## TASK TO COMPLETE
Both the line containing "Doporučujeme" and the line containing "18) दीपांकर जाना" belong to the span. Output exactly that span from the listing below, and nothing outside it.

## GIVEN ENTRIES
.....

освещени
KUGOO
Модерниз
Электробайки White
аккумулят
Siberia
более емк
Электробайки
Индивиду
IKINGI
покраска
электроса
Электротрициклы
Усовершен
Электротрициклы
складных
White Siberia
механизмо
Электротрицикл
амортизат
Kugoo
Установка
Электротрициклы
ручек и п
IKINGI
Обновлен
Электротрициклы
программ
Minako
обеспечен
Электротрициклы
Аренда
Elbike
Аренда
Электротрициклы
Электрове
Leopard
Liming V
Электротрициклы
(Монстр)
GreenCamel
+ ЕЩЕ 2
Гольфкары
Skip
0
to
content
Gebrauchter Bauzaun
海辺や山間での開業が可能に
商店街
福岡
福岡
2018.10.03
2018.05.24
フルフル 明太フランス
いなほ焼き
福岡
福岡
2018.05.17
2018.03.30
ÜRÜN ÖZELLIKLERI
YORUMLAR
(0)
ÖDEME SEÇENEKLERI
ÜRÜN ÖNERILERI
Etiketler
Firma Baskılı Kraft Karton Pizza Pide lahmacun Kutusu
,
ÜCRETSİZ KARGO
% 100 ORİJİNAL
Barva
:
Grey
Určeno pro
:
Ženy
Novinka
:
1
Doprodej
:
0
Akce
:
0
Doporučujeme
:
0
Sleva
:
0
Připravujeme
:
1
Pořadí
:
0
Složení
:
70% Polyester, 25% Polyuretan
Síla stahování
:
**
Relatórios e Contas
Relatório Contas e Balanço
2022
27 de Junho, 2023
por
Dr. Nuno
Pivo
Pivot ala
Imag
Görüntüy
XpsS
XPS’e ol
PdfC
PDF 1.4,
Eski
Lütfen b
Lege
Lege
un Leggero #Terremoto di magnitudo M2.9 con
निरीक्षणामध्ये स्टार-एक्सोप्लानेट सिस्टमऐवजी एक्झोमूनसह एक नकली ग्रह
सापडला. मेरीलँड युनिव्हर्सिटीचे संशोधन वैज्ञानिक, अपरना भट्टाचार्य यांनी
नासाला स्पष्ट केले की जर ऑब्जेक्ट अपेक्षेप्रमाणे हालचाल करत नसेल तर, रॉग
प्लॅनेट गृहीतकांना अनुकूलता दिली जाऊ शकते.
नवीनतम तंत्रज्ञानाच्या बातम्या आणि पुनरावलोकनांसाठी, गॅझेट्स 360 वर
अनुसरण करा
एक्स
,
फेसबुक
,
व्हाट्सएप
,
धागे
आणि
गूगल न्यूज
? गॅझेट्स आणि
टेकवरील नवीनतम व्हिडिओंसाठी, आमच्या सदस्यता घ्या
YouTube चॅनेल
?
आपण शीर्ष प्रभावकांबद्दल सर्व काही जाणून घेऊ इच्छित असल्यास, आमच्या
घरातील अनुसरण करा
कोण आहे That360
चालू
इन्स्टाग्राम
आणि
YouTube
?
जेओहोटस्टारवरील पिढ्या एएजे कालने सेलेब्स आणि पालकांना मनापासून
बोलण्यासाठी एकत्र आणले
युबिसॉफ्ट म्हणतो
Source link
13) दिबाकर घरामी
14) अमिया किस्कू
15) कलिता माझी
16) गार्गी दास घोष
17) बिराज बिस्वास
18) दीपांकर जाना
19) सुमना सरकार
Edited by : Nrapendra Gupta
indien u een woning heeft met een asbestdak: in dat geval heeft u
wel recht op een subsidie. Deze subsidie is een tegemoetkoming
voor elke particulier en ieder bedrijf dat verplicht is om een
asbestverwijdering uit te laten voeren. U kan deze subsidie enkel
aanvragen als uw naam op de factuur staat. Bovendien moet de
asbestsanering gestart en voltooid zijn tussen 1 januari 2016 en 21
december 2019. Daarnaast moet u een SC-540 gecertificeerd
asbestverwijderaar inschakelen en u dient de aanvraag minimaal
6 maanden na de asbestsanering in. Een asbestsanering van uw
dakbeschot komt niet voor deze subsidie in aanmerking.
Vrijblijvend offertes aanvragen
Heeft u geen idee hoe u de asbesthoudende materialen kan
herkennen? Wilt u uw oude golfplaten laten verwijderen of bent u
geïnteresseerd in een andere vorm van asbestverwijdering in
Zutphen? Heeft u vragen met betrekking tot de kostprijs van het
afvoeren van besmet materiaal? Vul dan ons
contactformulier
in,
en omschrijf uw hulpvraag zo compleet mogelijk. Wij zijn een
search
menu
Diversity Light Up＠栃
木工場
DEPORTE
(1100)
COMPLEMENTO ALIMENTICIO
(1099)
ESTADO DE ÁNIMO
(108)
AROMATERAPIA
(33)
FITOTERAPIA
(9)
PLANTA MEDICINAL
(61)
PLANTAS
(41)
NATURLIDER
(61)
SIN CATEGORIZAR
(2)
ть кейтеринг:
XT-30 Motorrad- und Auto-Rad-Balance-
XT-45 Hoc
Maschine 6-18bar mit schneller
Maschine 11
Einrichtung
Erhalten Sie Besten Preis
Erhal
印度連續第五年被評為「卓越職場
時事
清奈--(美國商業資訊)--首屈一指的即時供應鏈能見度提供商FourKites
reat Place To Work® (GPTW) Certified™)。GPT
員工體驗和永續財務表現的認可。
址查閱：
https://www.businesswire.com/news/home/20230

.....

## WRITTEN SOLUTION
Doporučujeme
:
0
Sleva
:
0
Připravujeme
:
1
Pořadí
:
0
Složení
:
70% Polyester, 25% Polyuretan
Síla stahování
:
**
Relatórios e Contas
Relatório Contas e Balanço
2022
27 de Junho, 2023
por
Dr. Nuno
Pivo
Pivot ala
Imag
Görüntüy
XpsS
XPS’e ol
PdfC
PDF 1.4,
Eski
Lütfen b
Lege
Lege
un Leggero #Terremoto di magnitudo M2.9 con
निरीक्षणामध्ये स्टार-एक्सोप्लानेट सिस्टमऐवजी एक्झोमूनसह एक नकली ग्रह
सापडला. मेरीलँड युनिव्हर्सिटीचे संशोधन वैज्ञानिक, अपरना भट्टाचार्य यांनी
नासाला स्पष्ट केले की जर ऑब्जेक्ट अपेक्षेप्रमाणे हालचाल करत नसेल तर, रॉग
प्लॅनेट गृहीतकांना अनुकूलता दिली जाऊ शकते.
नवीनतम तंत्रज्ञानाच्या बातम्या आणि पुनरावलोकनांसाठी, गॅझेट्स 360 वर
अनुसरण करा
एक्स
,
फेसबुक
,
व्हाट्सएप
,
धागे
आणि
गूगल न्यूज
? गॅझेट्स आणि
टेकवरील नवीनतम व्हिडिओंसाठी, आमच्या सदस्यता घ्या
YouTube चॅनेल
?
आपण शीर्ष प्रभावकांबद्दल सर्व काही जाणून घेऊ इच्छित असल्यास, आमच्या
घरातील अनुसरण करा
कोण आहे That360
चालू
इन्स्टाग्राम
आणि
YouTube
?
जेओहोटस्टारवरील पिढ्या एएजे कालने सेलेब्स आणि पालकांना मनापासून
बोलण्यासाठी एकत्र आणले
युबिसॉफ्ट म्हणतो
Source link
13) दिबाकर घरामी
14) अमिया किस्कू
15) कलिता माझी
16) गार्गी दास घोष
17) बिराज बिस्वास
18) दीपांकर जाना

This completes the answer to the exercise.